APTEL Comes Down on State Electricity Regulators for Delay in Tariff Revision

APTEL has given a deadline of October 31, 2019, for state electricity commissions to provide information on the same

September 24, 2019


The Appellate Tribunal for Electricity (APTEL) has directed the state and joint electricity regulatory commissions to explain the delay in the revision of the tariff, lack of payments to the distribution companies (DISCOMs) and gaps in revenue over the last three fiscal years.

The matter dates back to a letter from the secretary to the Ministry of Power, written in January 2011. The letter laid out various challenges faced by distribution utilities which resulted in a serious impact on the financial status of the electricity sector.
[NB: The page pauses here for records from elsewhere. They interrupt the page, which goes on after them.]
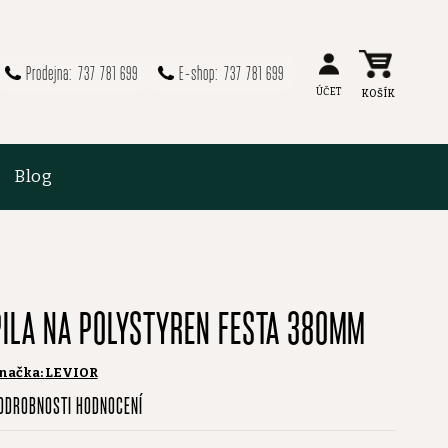
737 781 699
737 781 699
Blog
PILA NA POLYSTYREN FESTA 380MM
načka:
LEVIOR
růměrné
ODROBNOSTI HODNOCENÍ
odnocení
roduktu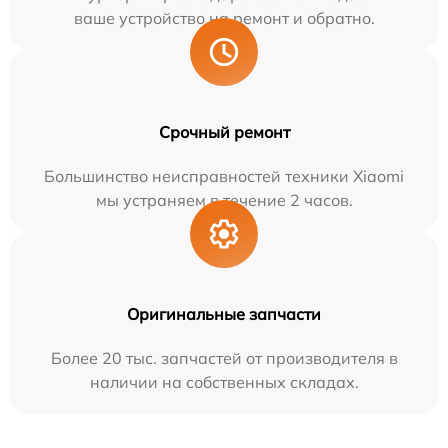
ваше устройство на ремонт и обратно.
Срочный ремонт
Большинство неисправностей техники Xiaomi
мы устраняем в течение 2 часов.
Оригинальные запчасти
Более 20 тыс. запчастей от производителя в
наличии на собственных складах.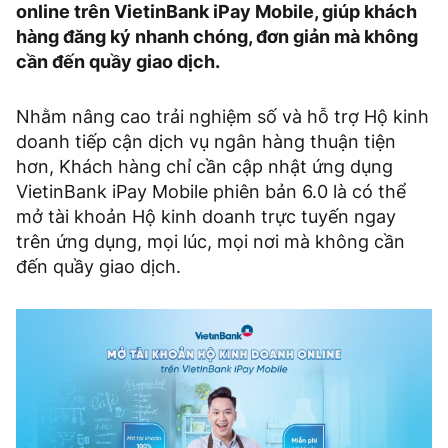
online trên VietinBank iPay Mobile, giúp khách
hàng đăng ký nhanh chóng, đơn giản mà không
cần đến quầy giao dịch.
Nhằm nâng cao trải nghiệm số và hỗ trợ Hộ kinh
doanh tiếp cận dịch vụ ngân hàng thuận tiện
hơn, Khách hàng chỉ cần cập nhật ứng dụng
VietinBank iPay Mobile phiên bản 6.0 là có thể
mở tài khoản Hộ kinh doanh trực tuyến ngay
trên ứng dụng, mọi lúc, mọi nơi mà không cần
đến quầy giao dịch.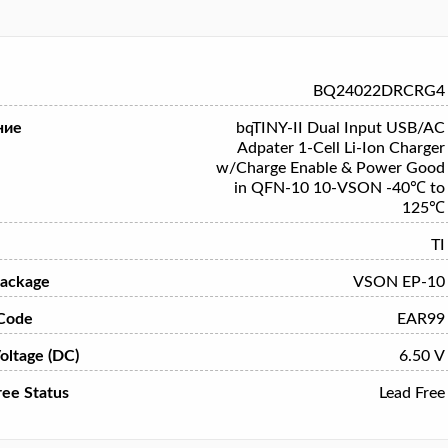
BQ24022DRCRG4
ние
bqTINY-II Dual Input USB/AC
Adpater 1-Cell Li-Ion Charger
w/Charge Enable & Power Good
in QFN-10 10-VSON -40℃ to
125℃
TI
ackage
VSON EP-10
Code
EAR99
oltage (DC)
6.50 V
ree Status
Lead Free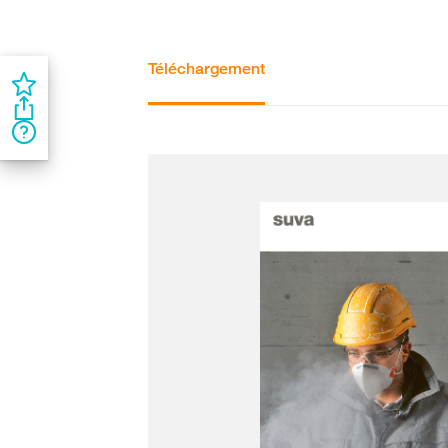
Téléchargement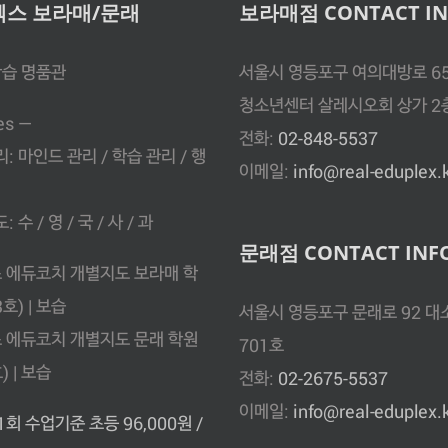
스 보라매/문래
보라매점 CONTACT IN
습 명품관
서울시 영등포구 여의대방로 6
청소년센터 살레시오회 상가 2
es —
전화:
02-848-5537
: 마인드 관리 / 학습 관리 / 행
이메일:
info@real-eduplex.
수 / 영 / 국 / 사 / 과
문래점 CONTACT INF
 에듀코치 개별지도 보라매 학
호) | 보습
서울시 영등포구 문래로 92 대
 에듀코치 개별지도 문래 학원
701호
) | 보습
전화:
02-2675-5537
이메일:
info@real-eduplex.
1회 수업기준 초등 96,000원 /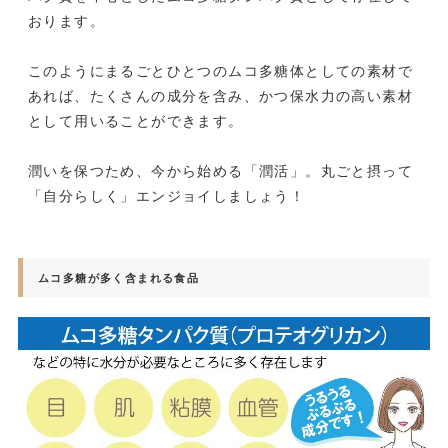
おります。
このようにまるごとひとつのムコ多糖体としての素材で
あれば、たくさんの成分を含み、かつ保水力の高い素材
として用いることができます。
潤いを保つため、今から始める「潤活」。丸ごと摂って
「自分らしく」エンジョイしましょう！
ムコ多糖が多く含まれる食品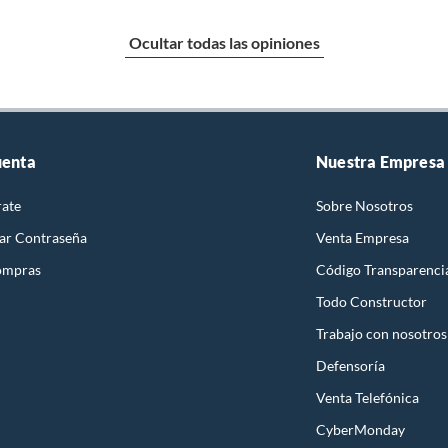
Ocultar todas las opiniones
uenta
Nuestra Empresa
rate
Sobre Nosotros
ar Contraseña
Venta Empresa
ompras
Código Transparenci
Todo Constructor
Trabajo con nosotros
Defensoría
Venta Telefónica
CyberMonday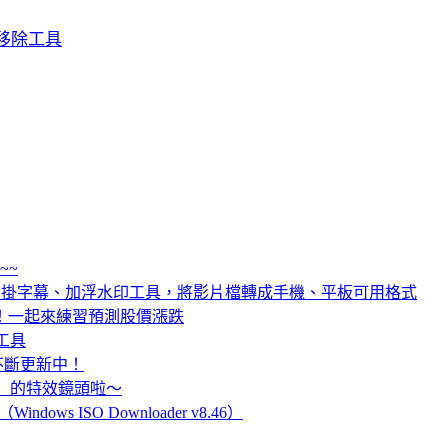
 軟體移除工具
~~
 影音轉檔、裁剪、掛字幕、加浮水印工具，將影片檔轉成手機、平板可用格式
！一起來練習預測股價漲跌
音工具
載，不斷更新中！
ns」的特效鏡頭啦～
ndows ISO Downloader v8.46）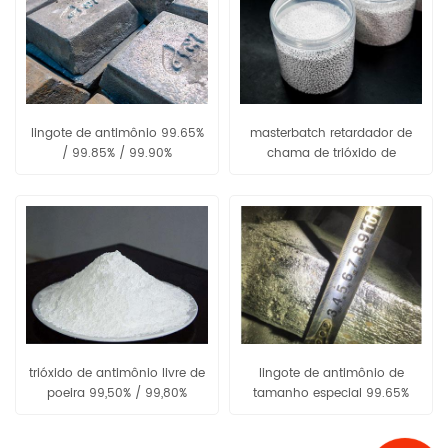
lingote de antimônio 99.65%
masterbatch retardador de
/ 99.85% / 99.90%
chama de trióxido de
antimônio pe80 / pe90
trióxido de antimônio livre de
lingote de antimônio de
poeira 99,50% / 99,80%
tamanho especial 99.65%
/99.85%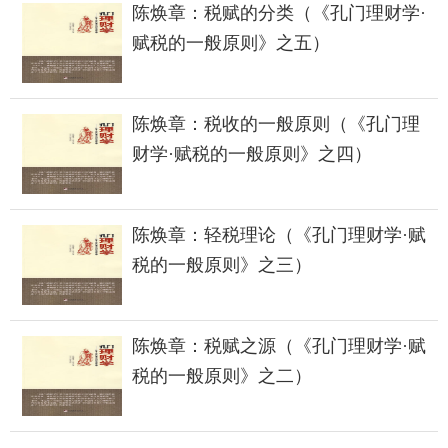
陈焕章：税赋的分类（《孔门理财学·
赋税的一般原则》之五）
陈焕章：税收的一般原则（《孔门理
财学·赋税的一般原则》之四）
陈焕章：轻税理论（《孔门理财学·赋
税的一般原则》之三）
陈焕章：税赋之源（《孔门理财学·赋
税的一般原则》之二）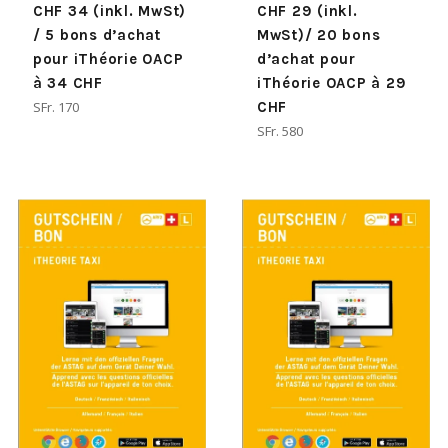
CHF 34 (inkl. MwSt)
CHF 29 (inkl.
/ 5 bons d’achat
MwSt)/ 20 bons
pour iThéorie OACP
d’achat pour
à 34 CHF
iThéorie OACP à 29
Normaler
SFr. 170
CHF
Preis
Normaler
SFr. 580
Preis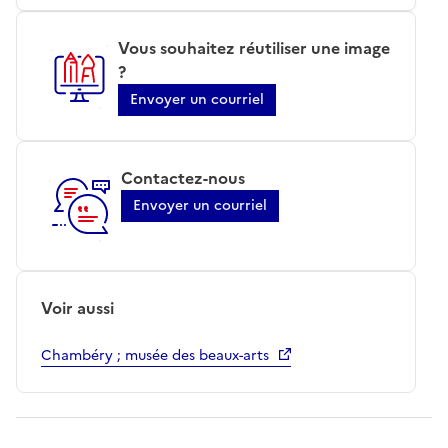
Vous souhaitez réutiliser une image
?
Envoyer un courriel
Contactez-nous
Envoyer un courriel
Voir aussi
Chambéry ; musée des beaux-arts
The matter was discussed, and the tribunal directed state electricity regulatory commissions that an annual performance review, true-up of past expenses, annual revenue requirement (ARR), and tariff determination must be conducted yearly on a timely basis.

However, state commissions of Andhra Pradesh, Manipur, Mizoram, Jharkhand, Punjab, Meghalaya, Tamil Nadu, and West Bengal have not been complying with those directions of the tribunal passed in November 2011. Following are the latest directions of the tribunal:

“We direct all the state and joint regulatory commissions to furnish the necessary information to the secretary of Forum of Regulators, who shall in turn file compilation of compliance reports before this tribunal. This exercise is to be completed on or before 31.10.2019.”

According to APTEL, the delay in tariff revisions was one of the main reasons for the financial stress that the state DISCOMs were witnessing. Currently, state DISCOMs owe power generators more than ₹525 billion ($7.4 billion).

Recently, the Central Electricity Authority’s (CEA) report stated that the total payment due for 513 renewable projects now amounts to ₹97.36 billion (~$1.36 billion) as of July 31, 2019, thus  showing an increase of nearly ~₹15 billion (~$0.21 billion) compared to the previous figure of ₹82.3 billion (~$1.14 billion) for the same period.

In May 2019, Mercom reported that payment delays were becoming a problem again for solar and wind project developers in India, especially in Andhra Pradesh, Tamil Nadu, and Telangana.